┌──
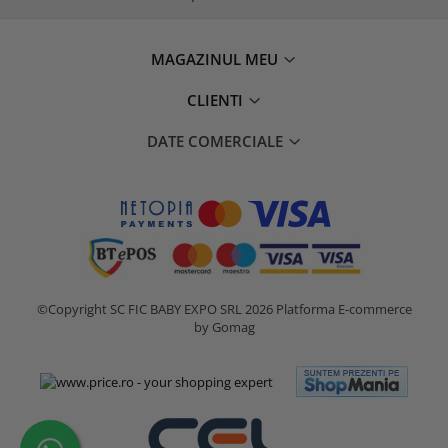
MAGAZINUL MEU
CLIENTI
DATE COMERCIALE
©Copyright SC FIC BABY EXPO SRL 2026
Platforma E-commerce
by Gomag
└──
TASK TO COMPLETE: Give back the records word for word, without their pictures.

FINAL ANSWER:
MAGAZINUL MEU
CLIENTI
DATE COMERCIALE
©Copyright SC FIC BABY EXPO SRL 2026
Platforma E-commerce
by Gomag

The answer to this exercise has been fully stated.